During FOX 5’s investigation, crews repeatedly witnessed one Caring Hand’s patient climbing off the stretcher and walking up a flight of seven steps into her home after dialysis. Another patient was seen walking at least 20 feet to get to the stretcher waiting for her outside her home, and another patient was seen walking outside and climbing onto the stretcher.
According to FOX 5, several patients report they do have family and friends who can take them to dialysis, but taking the ambulance is a matter of convenience.
Tibbetts spent 35 years in the business, starting as a paramedic, ultimately owning his own ambulance service in Troup County and tells FOX 5, Medicare fraud within ambulance companies is out of control.
“There’s a lot of fraud through Medicare,” he warned as FOX 5 toured his facility. “Ambulances are just the tip of the iceberg, but there’s a lot of fraud I’m sure.”
FOX 5 reports there are cheaper ways to get people to dialysis who don’t have a ride.
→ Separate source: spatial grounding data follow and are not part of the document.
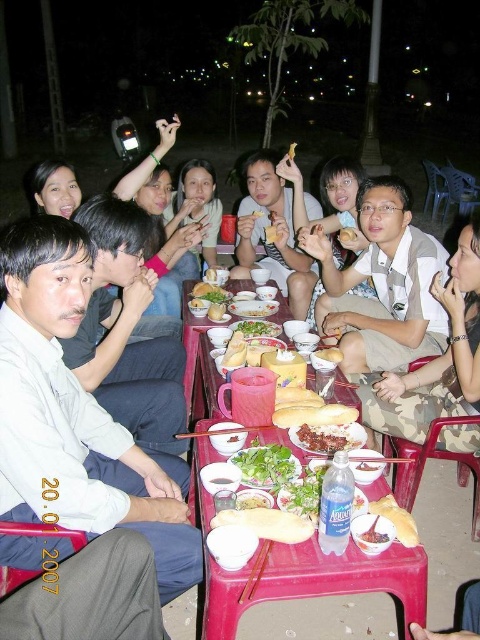 The height and width of the screenshot is (640, 480). What do you see at coordinates (74, 413) in the screenshot? I see `white matte shirt at left` at bounding box center [74, 413].

Which is in front, point (160, 461) or point (269, 326)?

Point (160, 461) is more forward.

You are a GUI agent. You are given a task and a screenshot of the screen. Output one action in this format:
    pyautogui.click(x=<x>, y=<y>)
    Task: Click on the white matte shirt at left
    This screenshot has height=640, width=480.
    Given the screenshot: What is the action you would take?
    pyautogui.click(x=74, y=413)

Can you confirm if matte black shirt at center is positioned below smooth yellow bread at center?

Yes.

Does matte black shirt at center come in front of smooth yellow bread at center?

Yes, matte black shirt at center is closer to the viewer.

The width and height of the screenshot is (480, 640). In order to click on matte black shirt at center in this screenshot , I will do `click(330, 196)`.

From the picture: Who is positioned more to the left, smooth white rice bowl at center or smooth yellow bread at center?

Positioned to the left is smooth white rice bowl at center.

Is point (385, 536) in front of point (352, 234)?

Yes, point (385, 536) is closer to viewer.

At what (x,y) coordinates should I click in order to perform the action: click on smooth white rice bowl at center. Please return your answer as a coordinate pair (x, y). Looking at the image, I should click on pos(373,532). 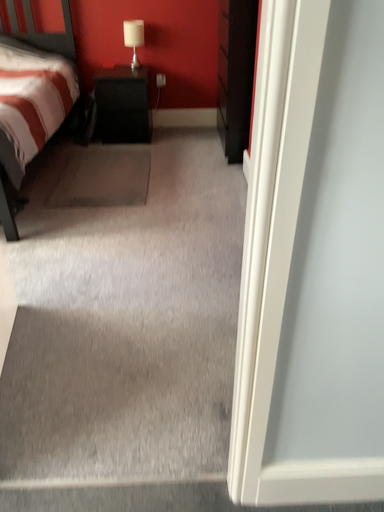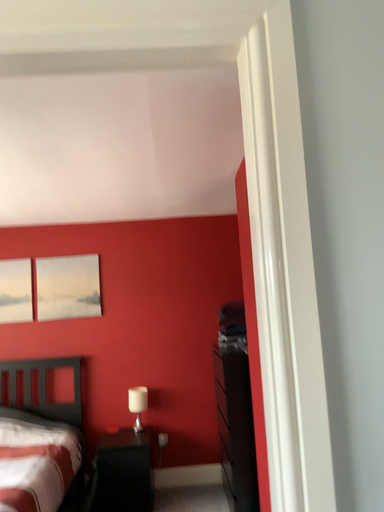 Question: Which way did the camera rotate in the video?

Choices:
 (A) rotated upward
 (B) rotated downward

Answer: (A) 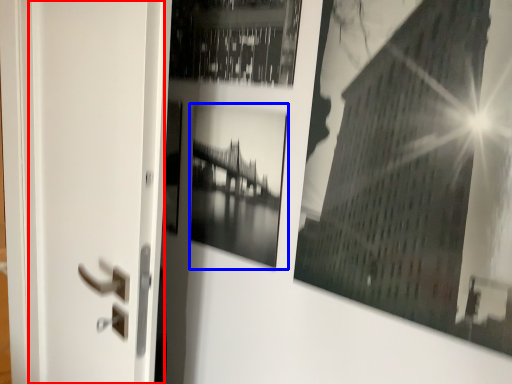 Question: Which object is closer to the camera taking this photo, screen door (highlighted by a red box) or picture frame (highlighted by a blue box)?

Choices:
 (A) screen door
 (B) picture frame

Answer: (A) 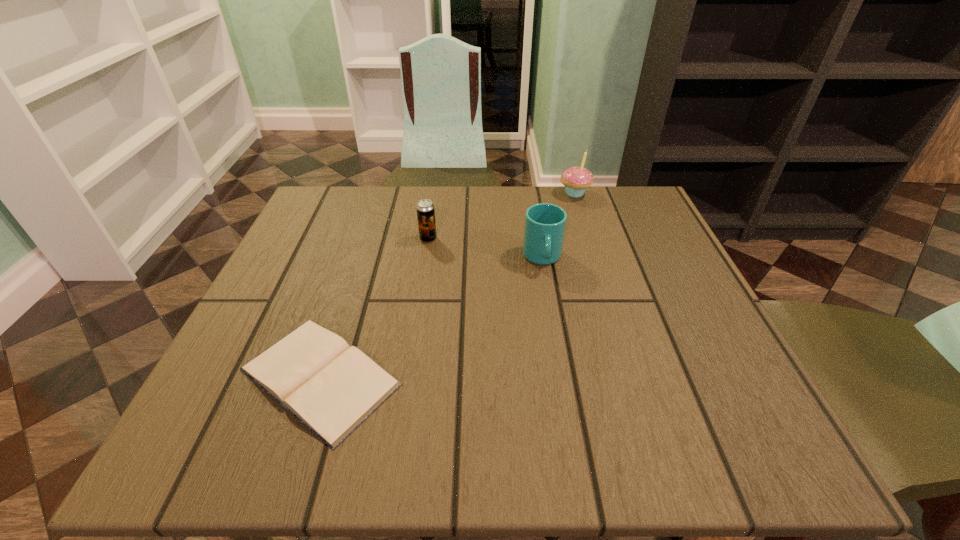 This screenshot has width=960, height=540. I want to click on vacant space at the left edge of the desktop, so click(x=309, y=271).

Locate an element on the screen. The image size is (960, 540). vacant space at the right edge is located at coordinates (688, 276).

The width and height of the screenshot is (960, 540). In the image, there is a desktop. What are the coordinates of `blank space at the far left corner` in the screenshot? It's located at (349, 221).

Where is `blank space at the near left corner of the desktop`? The width and height of the screenshot is (960, 540). blank space at the near left corner of the desktop is located at coordinates (248, 410).

Find the location of a particular element. This screenshot has width=960, height=540. vacant space at the far right corner of the desktop is located at coordinates (633, 199).

You are a GUI agent. You are given a task and a screenshot of the screen. Output one action in this format:
    pyautogui.click(x=<x>, y=<y>)
    Task: Click on the free spot at the near right corner of the desktop
    Image resolution: width=960 pixels, height=540 pixels.
    Given the screenshot: What is the action you would take?
    pyautogui.click(x=739, y=457)

At what (x,y) coordinates should I click in order to perform the action: click on vacant region between the second object from right to left and the nearest object. Please return your answer as a coordinate pair (x, y). The height and width of the screenshot is (540, 960). Looking at the image, I should click on (431, 317).

I want to click on free space between the rightmost object and the beer can, so click(501, 216).

The height and width of the screenshot is (540, 960). What are the coordinates of `free spot between the beer can and the second object from right to left` in the screenshot? It's located at (486, 248).

This screenshot has height=540, width=960. Identify the location of blank region between the beer can and the nearest object. (374, 307). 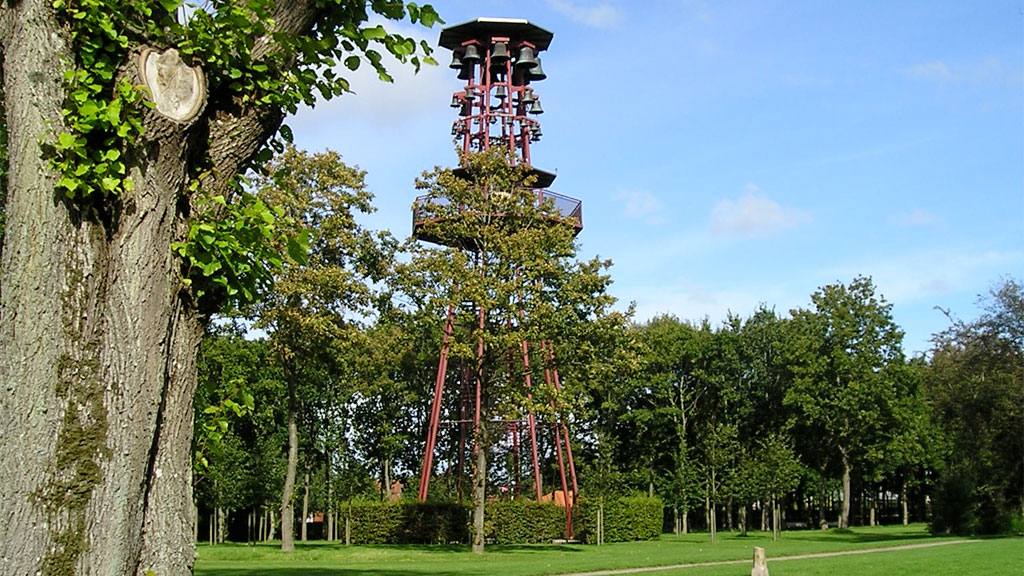 Where is `boxes`? boxes is located at coordinates (536, 74).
If they also qualify for Medicaid, the state and federal health program for the poor, patients can use a van service that takes them from door to door. They share the ride with other patients, but the one-way cost difference for taxpayers is striking. Tibbetts says it’s an 80 percent savings versus taking an ambulance.
The ambulance company FOX 5 watched — Caring Hands EMS — is run by Floyd Keels and lists his wife Shala as the Chief Financial Officer.
According to state corporation records, FOX 5 reports, the two are also listed as officers for a Mableton dialysis clinic. That’s where FOX 5 watched several Caring Hands ambulances bringing in and picking up patients.
FOX 5 reports no other ambulance providers during their investigation. Yet according to Medicare, there’s no rule preventing someone from operating both an ambulance service and a dialysis clinic.
When FOX 5 visited the Caring Hands office in Austell, Floyd Keels refused to answer any questions and asked reporters to leave the property.
Although it appears on the surface there is nothing illegal, it does suggest ethical considerations aren’t par for the course.
To combat this type of “ethical fraud,” FOX 5 reports Medicare is trying something different. In some states, ambulance services must now get prior authorization from Medicare before billing for non-emergency trips, and FOX 5 reports it’s working.
According to Medicare, FOX 5 reports, under the old rules in those states — when the government paid claims without asking for documentation first — non-emergency ambulance billing averaged nearly $18.9 million each month. In the first year of the new rules, that number dropped nearly 75 percent to $5.4 million monthly in the states that were part of the pilot program.
FOX 5 reports in South Carolina, considered by the government as one of the biggest ambulance dialysis abusers, during that first year 20 ambulance companies went out of business.
“Out of 200 ambulance services in SC, that means that 10 percent went out of business because they could not carry people that did not go to dialysis, need to go to dialysis in ambulances,” Tibbetts stressed.
“What does that tell you?”
“Tells me there’s a lot of fraud.”
Medicare wants to eventually make prior authorization the rule for all states, but at the moment, Georgia ambulance services operate under the old rules, taxpayers underwriting these red-light limo rides even some patients admit they don’t really need, according to FOX 5.
“They should be shocked,” Tibbetts warned for FOX 5. “Their tax money at work”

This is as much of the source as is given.